Kata "Buzzer" itu netral. Sejak dahulu, setiap orang bisa menjadi buzzer, yakni menyebarkan opini atau berita tentang sesuatu hal atau sesuatu peristiwa. Dahulu, pesan menyebar lewat word of mouth communication. Sekarang buzzer ini makin intens karena keniscayaan boomingnya media sosial. 

Media sosial makin membuat terjadinya global-village dan ubiquitous makin cepat, seperti jalan tol superhighway. Masyarakat bisa lebih banyak mengetahui berbagai peristiwa atau isu di berbagai penjuru tempat dalam waktu singkat.
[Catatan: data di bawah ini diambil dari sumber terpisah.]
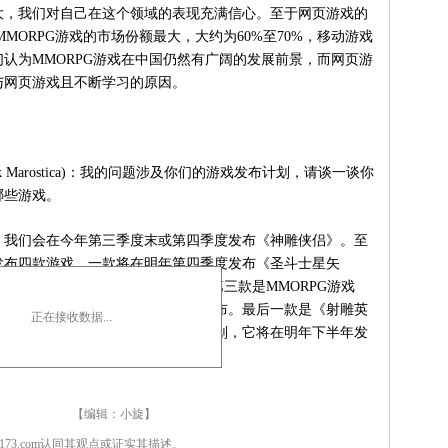
大，我们对自己在这个领域的表现充满信心。至于网页游戏的
MMORPG游戏的市场份额最大，大约为60%至70%，移动游戏
认为MMORPG游戏在中国仍然有广阔的发展前景，而网页游
与网页游戏且不断学习的原因。
Marostica)：我的问题涉及你们的游戏发布计划，请谈一谈你
哪些游戏。
我们会在今年第三季度末或第四季度发布《神雕侠侣》。至
发布四款游戏。一款将在明年第四季度发布《圣斗士星矢
湖》，将在明年第三或第四季度发布。第三款是MMORPG游戏
)，我们将在明年第二季度发布，首先在美国发布。最后一款是《射雕英
正在接收数据...
典武侠巨著之一，根据我们现在的计划，它将在明年下半年发
 【编辑：小旋】
7173.com认同其观点或证实其描述。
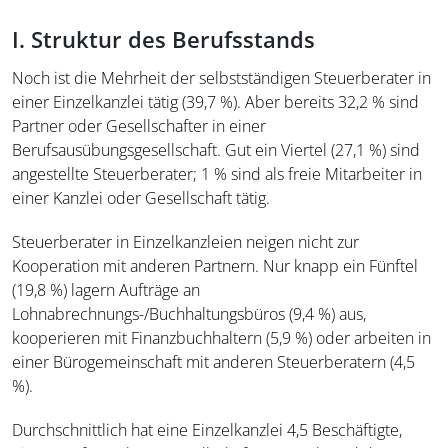
I. Struktur des Berufsstands
Noch ist die Mehrheit der selbstständigen Steuerberater in
einer Einzelkanzlei tätig (39,7 %). Aber bereits 32,2 % sind
Partner oder Gesellschafter in einer
Berufsausübungsgesellschaft. Gut ein Viertel (27,1 %) sind
angestellte Steuerberater; 1 % sind als freie Mitarbeiter in
einer Kanzlei oder Gesellschaft tätig.
Steuerberater in Einzelkanzleien neigen nicht zur
Kooperation mit anderen Partnern. Nur knapp ein Fünftel
(19,8 %) lagern Aufträge an
Lohnabrechnungs-/Buchhaltungsbüros (9,4 %) aus,
kooperieren mit Finanzbuchhaltern (5,9 %) oder arbeiten in
einer Bürogemeinschaft mit anderen Steuerberatern (4,5
%).
Durchschnittlich hat eine Einzelkanzlei 4,5 Beschäftigte,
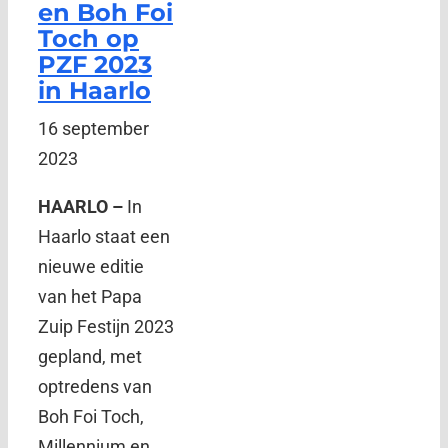
en Boh Foi
Toch op
PZF 2023
in Haarlo
16 september
2023
HAARLO –
In
Haarlo staat een
nieuwe editie
van het Papa
Zuip Festijn 2023
gepland, met
optredens van
Boh Foi Toch,
Millennium en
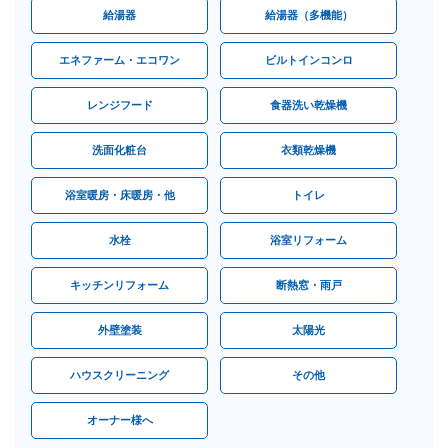
給湯器
給湯器（多機能）
エネファーム・エコワン
ビルトインコンロ
レンジフード
食器洗い乾燥機
洗面化粧台
衣類乾燥機
浴室暖房・床暖房・他
トイレ
水栓
浴室リフォーム
キッチンリフォーム
断熱窓・雨戸
外壁塗装
太陽光
ハウスクリーニング
その他
オーナー様へ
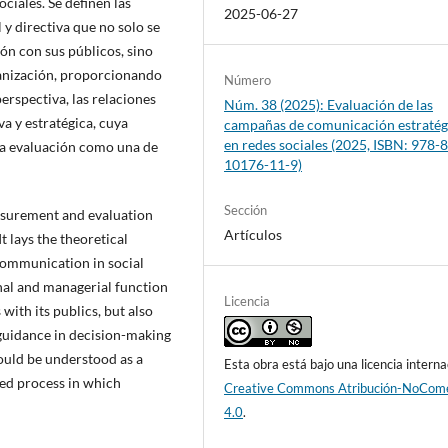
ciales. Se definen las
2025-06-27
y directiva que no solo se
ón con sus públicos, sino
ganización, proporcionando
Número
erspectiva, las relaciones
Núm. 38 (2025): Evaluación de las
a y estratégica, cuya
campañas de comunicación estratég
en redes sociales (2025, ISBN: 978-
 la evaluación como una de
10176-11-9)
Sección
asurement and evaluation
Artículos
t lays the theoretical
communication in social
onal and managerial function
Licencia
with its publics, but also
 guidance in decision-making
hould be understood as a
Esta obra está bajo una licencia interna
ned process in which
Creative Commons Atribución-NoCome
4.0
.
Dunia yang luas ini pun bagaikan berubah menjadi sebuah desa atau kampung yang masing-masing penghuninya bisa saling kenal (Global-village). Segala informasi itu pun begitu cepat diterima dan menerpa masyarakat, seakan-akan masyarakat tidak bisa menghindar dari terpaan informasi tersebut (Ubiquitous). Itu semua karena tangan kita hampir tidak pernah lepas dari media sosial dan internet.
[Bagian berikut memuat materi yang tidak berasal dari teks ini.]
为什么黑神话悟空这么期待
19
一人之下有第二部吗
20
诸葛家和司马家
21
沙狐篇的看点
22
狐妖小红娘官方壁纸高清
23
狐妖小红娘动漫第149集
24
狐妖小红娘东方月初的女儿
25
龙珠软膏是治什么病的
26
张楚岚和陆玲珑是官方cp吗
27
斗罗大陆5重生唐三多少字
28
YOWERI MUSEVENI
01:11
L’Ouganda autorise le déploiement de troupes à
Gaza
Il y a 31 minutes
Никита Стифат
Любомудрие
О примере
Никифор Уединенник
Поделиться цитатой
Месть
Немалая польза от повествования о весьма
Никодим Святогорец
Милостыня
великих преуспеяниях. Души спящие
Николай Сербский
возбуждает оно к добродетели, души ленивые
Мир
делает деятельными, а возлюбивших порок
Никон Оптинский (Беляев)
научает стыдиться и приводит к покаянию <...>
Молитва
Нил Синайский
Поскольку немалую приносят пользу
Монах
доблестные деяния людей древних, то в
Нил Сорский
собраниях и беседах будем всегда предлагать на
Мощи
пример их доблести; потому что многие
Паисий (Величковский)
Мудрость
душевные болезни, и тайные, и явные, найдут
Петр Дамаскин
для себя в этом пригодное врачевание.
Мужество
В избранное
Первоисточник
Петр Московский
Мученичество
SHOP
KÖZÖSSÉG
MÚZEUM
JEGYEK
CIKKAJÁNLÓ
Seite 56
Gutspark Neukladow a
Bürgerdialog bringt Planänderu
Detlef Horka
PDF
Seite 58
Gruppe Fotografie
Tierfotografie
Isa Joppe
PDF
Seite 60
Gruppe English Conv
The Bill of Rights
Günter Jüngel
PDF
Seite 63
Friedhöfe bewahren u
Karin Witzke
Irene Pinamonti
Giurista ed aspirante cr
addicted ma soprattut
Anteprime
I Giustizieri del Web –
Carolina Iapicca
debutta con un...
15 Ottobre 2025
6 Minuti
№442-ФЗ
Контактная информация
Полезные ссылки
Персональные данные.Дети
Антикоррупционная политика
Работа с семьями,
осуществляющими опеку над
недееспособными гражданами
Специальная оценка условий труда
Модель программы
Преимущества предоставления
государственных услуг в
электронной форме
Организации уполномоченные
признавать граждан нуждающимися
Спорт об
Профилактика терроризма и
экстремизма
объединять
Buzzer menurut Ilmu Public Relations?

Buzzer adalah individu atau kelompok tertentu yang menyuarakan dan menyebarkan opini-opini terhadap suatu isu atau peristiwa tertentu dengan harapan opini ini bisa diikuti orang lain. Buzzer bisa dilakukan secara sukarela, yakni oleh individu-individu pengguna medsos. Individu tertarik pada suatu isu dan menyuarakan dukungan atau penolakan terhadap isu tersebut. Bisa saja, individu-individu ini secara sukarela berkelompok menjadi komunitas tertentu sehingga lebih sistematis dan terkoordinasi. Contoh "Gerakan koin Prita" terhadap kasus Rumah Sakit Omni, adalah buzzer-buzzer terhadap isu ketidakadilan dalam layanan medis, disampaikan individu-individu yang akhirnya membangun komunitas gerakan. Sukarelawan, kader, dan simpatisan parpol, misalnya, juga merupakan buzzer yang sering menyebarkan suara parpolnya.
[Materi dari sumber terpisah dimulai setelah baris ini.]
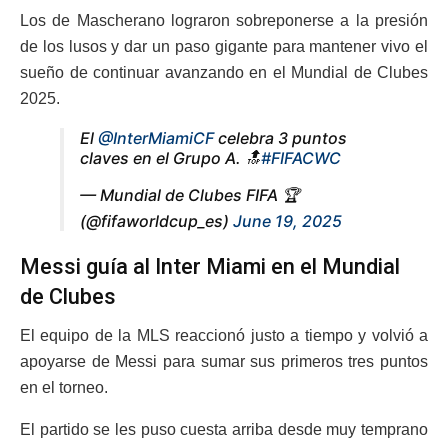
Los de Mascherano lograron sobreponerse a la presión
de los lusos y dar un paso gigante para mantener vivo el
sueño de continuar avanzando en el Mundial de Clubes
2025.
El
@InterMiamiCF
celebra 3 puntos
claves en el Grupo A. 🔝
#FIFACWC
— Mundial de Clubes FIFA 🏆
(@fifaworldcup_es)
June 19, 2025
Messi guía al Inter Miami en el Mundial
de Clubes
El equipo de la MLS reaccionó justo a tiempo y volvió a
apoyarse de Messi para sumar sus primeros tres puntos
en el torneo.
El partido se les puso cuesta arriba desde muy temprano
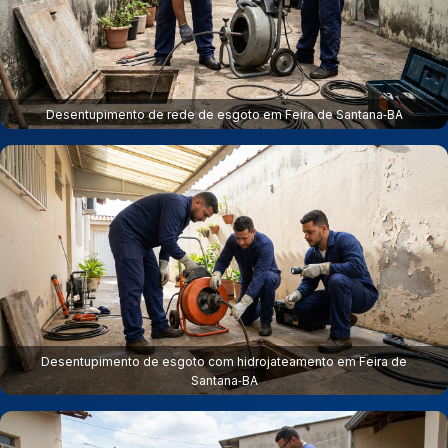
Desentupimento de rede de esgoto em Feira de Santana‑BA
Desentupimento de esgoto com hidrojateamento em Feira de
Santana‑BA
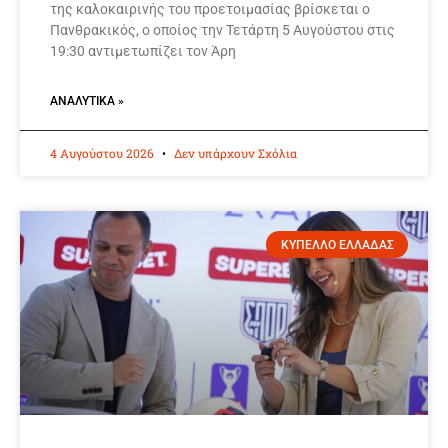
της καλοκαιρινής του προετοιμασίας βρίσκεται ο
Πανθρακικός, ο οποίος την Τετάρτη 5 Αυγούστου στις
19:30 αντιμετωπίζει τον Άρη
ΑΝΑΛΥΤΙΚΆ »
4 Αυγούστου 2026
Δεν υπάρχουν Σχόλια
ΚΥΠΕΛΛΟ ΕΛΛΑΔΑΣ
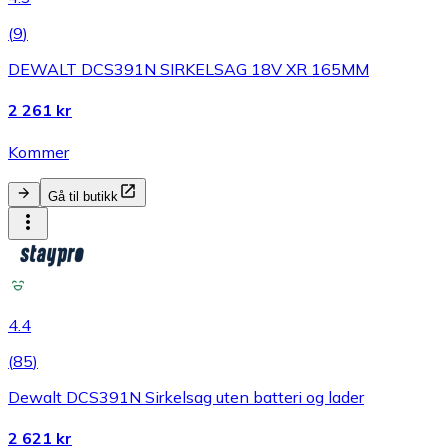
(
9
)
DEWALT DCS391N SIRKELSAG 18V XR 165MM
2 261 kr
Kommer
Gå til butikk
4.4
(
85
)
Dewalt DCS391N Sirkelsag uten batteri og lader
2 621 kr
Buzzer juga bisa dilakukan secara berbayar. Pemerintah, parpol koalisi, parpol oposisi, politisi dan perusahaan bisa membayar seseorang atau kelompok tertentu di luar organisasi untuk membantu menyebarkan pesan-pesan sesuai kepentingan organisasi yang membayar itu. Biasanya buzzer yang dibayar ini adalah orang-orang yang dianggap berpengaruh (opinion leaders), termasuk public figure. Media massa dengan kemampuan framing-nya pun bisa menjadi buzzer. Contoh: Dalam kasus Lumpur Lapindo, TV One bisa disebut Buzzer positif bagi Lapindo dan Metro TV bisa disebut Buzzer negatif bagi Lapindo.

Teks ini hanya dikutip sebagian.